With the second stanza, we move on to the second act or stage where a sudden chaos ensues. The poem suddenly gains pace with the abrupt gas-attack. The soldiers were caught in the frenzy which is marked by ‘Gas! Gas! Quick, boys!’. They hastened to ready themselves with masks and helmets. While fitting their clumsy helmets in time, they fumbled. But, there was one soldier still yelling out and stumbling, floundering like a man on fire or lime (which burns live tissues).

The ‘ecstasy of fumbling’ provides us with an irony. Surely, the situation was far from being ecstasy. It only describes the picture of how tired and jaded they were. The chaos followed the fatigue and presented itself as ecstasy.

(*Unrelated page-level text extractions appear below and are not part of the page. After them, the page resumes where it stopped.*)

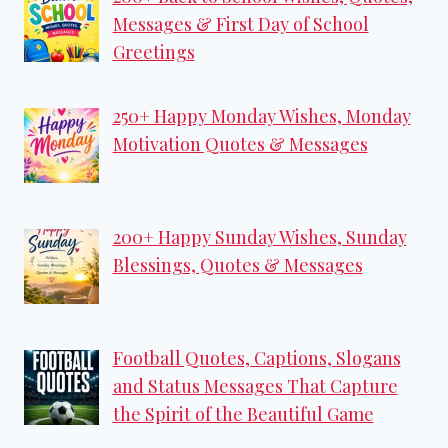
Messages & First Day of School
Greetings
250+ Happy Monday Wishes, Monday
Motivation Quotes & Messages
200+ Happy Sunday Wishes, Sunday
Blessings, Quotes & Messages
Football Quotes, Captions, Slogans
and Status Messages That Capture
the Spirit of the Beautiful Game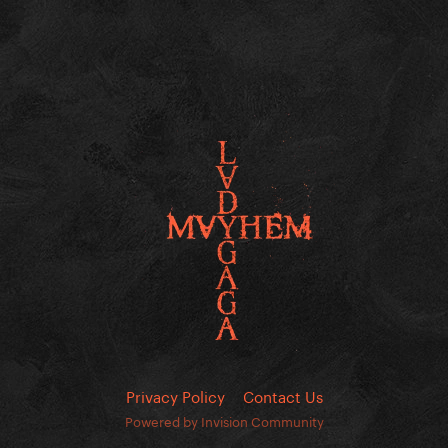
Privacy Policy
Contact Us
Powered by Invision Community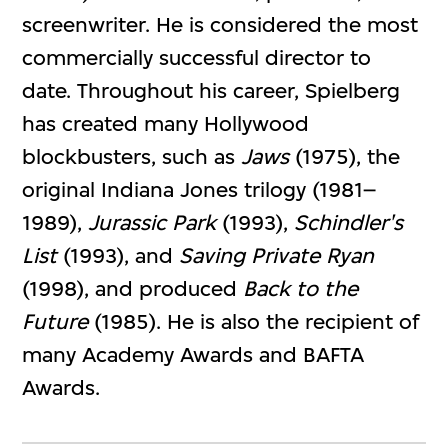
screenwriter. He is considered the most
commercially successful director to
date. Throughout his career, Spielberg
has created many Hollywood
blockbusters, such as
Jaws
(1975), the
original Indiana Jones trilogy (1981–
1989),
Jurassic Park
(1993),
Schindler's
List
(1993), and
Saving Private Ryan
(1998), and produced
Back to the
Future
(1985). He is also the recipient of
many Academy Awards and BAFTA
Awards.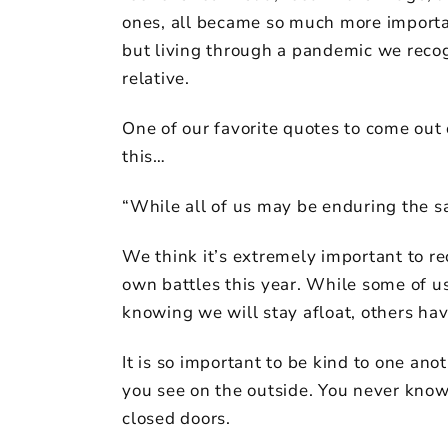
ones, all became so much more importan
but living through a pandemic we recog
relative.
One of our favorite quotes to come out 
this…
“While all of us may be enduring the s
We think it’s extremely important to re
own battles this year. While some of us
knowing we will stay afloat, others hav
It is so important to be kind to one a
you see on the outside. You never kn
closed doors.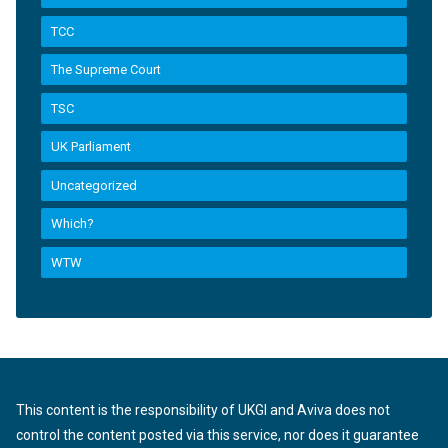
TCC
The Supreme Court
TSC
UK Parliament
Uncategorized
Which?
WTW
This content is the responsibility of UKGI and Aviva does not
control the content posted via this service, nor does it guarantee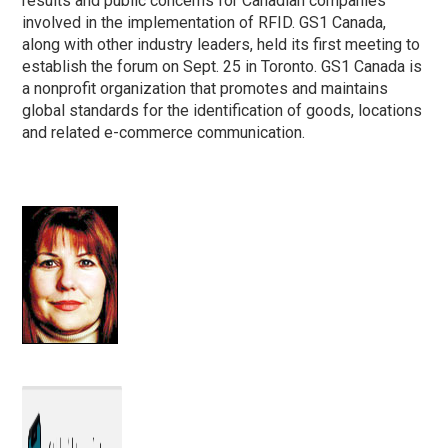
results and public concerns for Canadian companies
involved in the implementation of RFID. GS1 Canada,
along with other industry leaders, held its first meeting to
establish the forum on Sept. 25 in Toronto. GS1 Canada is
a nonprofit organization that promotes and maintains
global standards for the identification of goods, locations
and related e-commerce communication.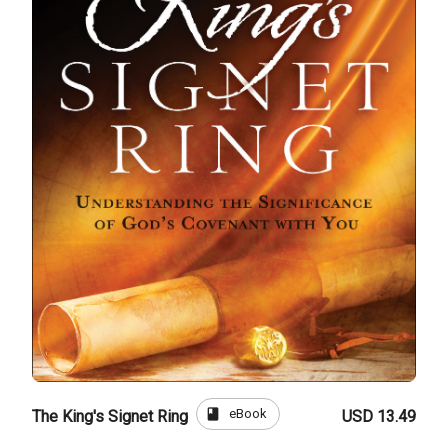
book
eBook
The King's Signet Ring
USD 13.49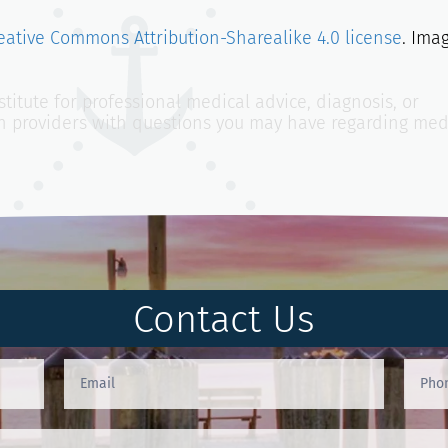
eative Commons Attribution-Sharealike 4.0 license
. Ima
titute for professional medical advice, diagnosis, or
th providers with questions you may have regarding med
Contact Us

With the use of simile, the poet takes help from outside to actually describe what he was feeling. It is as if he cannot deal with the event head-on. So, he sought similarity with hags to minimize the pain he was feeling – the pain of a life getting lost right in front of his eyes.

Dim, through the misty panes and thick green light, As under a green sea, I saw him drowning.

The speaker then says that through the hazy window-panes and the dim, thick green light, he saw his comrade drowning under a green sea. The gas-attack produced the “green” sea that his eyes saw.

With the repetition of the word ‘green’, the poet paints a gruesome picture of how overwhelming the scene must have been.

In all my dreams, before my helpless sight, He plunges at me, guttering, choking, drowning.

The poet stresses upon the dreams the speaker is having in the third stanza. In all his dreams, the same soldier plunges at the speaker. And, like always, he can do nothing but look at him helplessly.

Here, ‘helpless sight’ underscores the sense of helplessness he felt at not being able to help his fellow soldier when he succumbed to the gas-attack. As in past, he was unable to do anything about it and was guilt-ridden, the same is reflected in his dreams.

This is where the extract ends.